A leading security camera-maker has sent footage from inside a family’s home to the wrong person’s app. Swann Security has blamed a factory error for the data breach which was brought to its attention by the BBC and said it was a “one-off” incident. However, last month another customer reported a similar problem saying his version of the same app had received footage from a pub’s CCTV system. Swann said it was attempting to recover the kit involved in this second case. In the meantime, it said it had notified the UK’s data privacy watchdog of both cases. “Swann Communications (Europe) have made us aware of this incident and we will be making inquiries,” the Information Commissioner’s Office said in a statement of its own.
“If anyone has concerns about how their data has been handled, they can report these concerns to us.” Swann is owned by the Infinova Group, a US-based security camera specialist with offices across the globe. The BBC first learned of the problem on Saturday, when a member of its staff began receiving motion-triggered video clips from an unknown family’s kitchen. Until that point, Louisa Lewis had only received footage from her own Swann security camera, which she had been using since December.The development coincided with Ms Lewis’s camera running out of battery power and requiring a recharge. “I was out and I had a couple of alerts,” she recalled.
“Naturally, I looked at my phone only to see the video was not of my home. “At first I ignored it I thought it must be an error then I had several other alerts, at which point I thought I had better get in touch with Swann.” The clips, which had automatically downloaded to her handset, featured a man and woman passing close to the camera. A child’s voice could also be heard in the background. A Swann customer representative told Ms Lewis that nothing could be done until after the weekend. And it was only after the matter was flagged to the firm’s PR agency on Monday that she stopped receiving video clips. Following an internal investigation, a Swann spokeswoman later provided an explanation.

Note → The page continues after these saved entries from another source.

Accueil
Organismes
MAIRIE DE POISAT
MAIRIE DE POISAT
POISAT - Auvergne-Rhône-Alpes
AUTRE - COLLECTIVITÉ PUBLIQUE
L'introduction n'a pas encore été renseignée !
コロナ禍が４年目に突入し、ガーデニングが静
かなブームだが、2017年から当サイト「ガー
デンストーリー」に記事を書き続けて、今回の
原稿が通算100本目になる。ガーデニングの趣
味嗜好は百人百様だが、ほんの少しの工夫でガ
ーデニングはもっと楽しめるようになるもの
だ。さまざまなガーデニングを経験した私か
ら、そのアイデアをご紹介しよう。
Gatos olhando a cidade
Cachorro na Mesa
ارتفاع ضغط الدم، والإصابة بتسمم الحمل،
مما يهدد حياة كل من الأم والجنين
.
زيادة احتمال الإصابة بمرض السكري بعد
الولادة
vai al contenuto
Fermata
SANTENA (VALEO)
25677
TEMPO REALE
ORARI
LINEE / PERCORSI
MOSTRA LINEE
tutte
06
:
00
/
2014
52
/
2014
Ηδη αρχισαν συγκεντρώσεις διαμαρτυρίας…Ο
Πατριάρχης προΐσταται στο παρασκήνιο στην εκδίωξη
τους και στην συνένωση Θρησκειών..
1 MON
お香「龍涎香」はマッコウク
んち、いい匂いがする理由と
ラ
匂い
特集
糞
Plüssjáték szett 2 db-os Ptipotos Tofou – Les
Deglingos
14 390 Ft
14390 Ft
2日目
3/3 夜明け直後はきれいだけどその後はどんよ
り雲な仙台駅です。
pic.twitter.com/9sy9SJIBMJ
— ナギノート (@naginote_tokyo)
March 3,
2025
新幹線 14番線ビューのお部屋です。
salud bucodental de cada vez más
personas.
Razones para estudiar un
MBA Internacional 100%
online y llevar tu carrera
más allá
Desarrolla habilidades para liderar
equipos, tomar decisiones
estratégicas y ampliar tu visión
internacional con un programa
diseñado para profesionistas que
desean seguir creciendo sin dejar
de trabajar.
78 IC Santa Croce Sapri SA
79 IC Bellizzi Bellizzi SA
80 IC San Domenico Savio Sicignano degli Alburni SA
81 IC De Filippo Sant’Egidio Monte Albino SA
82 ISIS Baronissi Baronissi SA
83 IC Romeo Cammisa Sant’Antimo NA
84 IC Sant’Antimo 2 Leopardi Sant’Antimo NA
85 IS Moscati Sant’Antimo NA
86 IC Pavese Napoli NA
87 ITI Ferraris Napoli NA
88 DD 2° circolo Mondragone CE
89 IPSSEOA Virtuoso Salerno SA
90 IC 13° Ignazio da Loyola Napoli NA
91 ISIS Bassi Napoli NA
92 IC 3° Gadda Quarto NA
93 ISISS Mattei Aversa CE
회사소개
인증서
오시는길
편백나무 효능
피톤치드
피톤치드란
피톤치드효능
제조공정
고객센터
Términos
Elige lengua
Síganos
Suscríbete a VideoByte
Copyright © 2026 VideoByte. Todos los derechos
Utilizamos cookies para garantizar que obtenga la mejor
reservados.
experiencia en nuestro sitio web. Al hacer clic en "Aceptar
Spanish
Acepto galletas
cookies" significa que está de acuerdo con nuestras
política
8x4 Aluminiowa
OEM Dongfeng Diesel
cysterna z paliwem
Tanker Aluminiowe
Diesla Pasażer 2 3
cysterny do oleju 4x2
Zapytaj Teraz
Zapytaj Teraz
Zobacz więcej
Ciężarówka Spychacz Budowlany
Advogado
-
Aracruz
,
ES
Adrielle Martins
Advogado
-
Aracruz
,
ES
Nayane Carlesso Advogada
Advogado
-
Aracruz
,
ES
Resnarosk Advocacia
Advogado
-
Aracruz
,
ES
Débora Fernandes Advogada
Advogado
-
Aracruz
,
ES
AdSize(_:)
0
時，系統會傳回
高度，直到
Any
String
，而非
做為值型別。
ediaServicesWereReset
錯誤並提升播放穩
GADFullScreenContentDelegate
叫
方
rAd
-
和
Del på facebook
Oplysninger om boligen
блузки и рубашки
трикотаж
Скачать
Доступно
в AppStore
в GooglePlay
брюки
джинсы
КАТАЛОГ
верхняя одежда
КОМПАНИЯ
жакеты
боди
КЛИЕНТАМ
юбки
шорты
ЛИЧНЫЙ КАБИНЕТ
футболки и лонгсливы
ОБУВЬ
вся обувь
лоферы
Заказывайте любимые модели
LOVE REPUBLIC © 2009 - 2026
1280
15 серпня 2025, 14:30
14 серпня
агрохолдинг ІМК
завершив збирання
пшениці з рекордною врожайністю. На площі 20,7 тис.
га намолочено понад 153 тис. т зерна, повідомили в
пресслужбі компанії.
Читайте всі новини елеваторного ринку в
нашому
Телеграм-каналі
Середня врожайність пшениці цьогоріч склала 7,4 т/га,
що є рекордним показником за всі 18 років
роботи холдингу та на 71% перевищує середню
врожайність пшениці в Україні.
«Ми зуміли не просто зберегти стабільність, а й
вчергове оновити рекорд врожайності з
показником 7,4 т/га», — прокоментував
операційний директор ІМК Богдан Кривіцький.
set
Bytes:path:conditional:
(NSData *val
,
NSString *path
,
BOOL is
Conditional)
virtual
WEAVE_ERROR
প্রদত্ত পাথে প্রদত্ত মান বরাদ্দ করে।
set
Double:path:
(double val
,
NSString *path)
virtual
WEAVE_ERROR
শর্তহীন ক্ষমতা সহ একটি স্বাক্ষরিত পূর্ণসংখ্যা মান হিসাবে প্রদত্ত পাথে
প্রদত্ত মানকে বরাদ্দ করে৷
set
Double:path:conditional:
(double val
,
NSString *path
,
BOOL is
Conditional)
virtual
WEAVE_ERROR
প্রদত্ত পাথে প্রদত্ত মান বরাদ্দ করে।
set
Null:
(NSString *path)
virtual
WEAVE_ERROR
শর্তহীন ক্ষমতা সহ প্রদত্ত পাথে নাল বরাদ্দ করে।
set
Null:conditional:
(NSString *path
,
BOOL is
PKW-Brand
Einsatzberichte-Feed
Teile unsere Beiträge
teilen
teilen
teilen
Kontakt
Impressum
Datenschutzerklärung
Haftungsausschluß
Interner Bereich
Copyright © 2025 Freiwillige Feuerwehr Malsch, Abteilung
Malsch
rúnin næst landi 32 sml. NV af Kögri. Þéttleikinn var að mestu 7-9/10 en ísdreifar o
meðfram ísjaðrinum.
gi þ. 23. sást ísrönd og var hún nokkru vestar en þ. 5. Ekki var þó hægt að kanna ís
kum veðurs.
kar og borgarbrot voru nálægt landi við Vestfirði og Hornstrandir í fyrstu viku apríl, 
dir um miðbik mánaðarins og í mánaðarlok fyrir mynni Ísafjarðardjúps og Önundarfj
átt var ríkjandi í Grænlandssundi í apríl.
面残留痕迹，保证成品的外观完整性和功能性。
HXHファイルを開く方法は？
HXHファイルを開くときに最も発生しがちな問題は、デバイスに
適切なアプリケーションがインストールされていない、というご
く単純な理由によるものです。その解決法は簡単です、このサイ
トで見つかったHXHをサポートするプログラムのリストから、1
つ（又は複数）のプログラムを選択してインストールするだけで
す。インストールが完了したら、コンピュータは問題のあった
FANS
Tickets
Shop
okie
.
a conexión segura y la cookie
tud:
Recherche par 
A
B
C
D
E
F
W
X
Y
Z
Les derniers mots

She said that “human error” had caused two cameras to be manufactured that shared the same “bank-grade security key – which secures all communications with its owner”. “This occurred after the [family] connected the duplicate camera to their network and ignored the warning prompt that notified: ‘Camera is already paired to an account’ and left the camera running,” she added. “We are regretful that this was not addressed immediately and adequately by our support team, when discovered. We have addressed this and made some internal changes.” The spokeswoman said that Swann had been unable to identify or contact the family involved. “We can confirm that no further data was breached or accessed by additional third parties,” she added.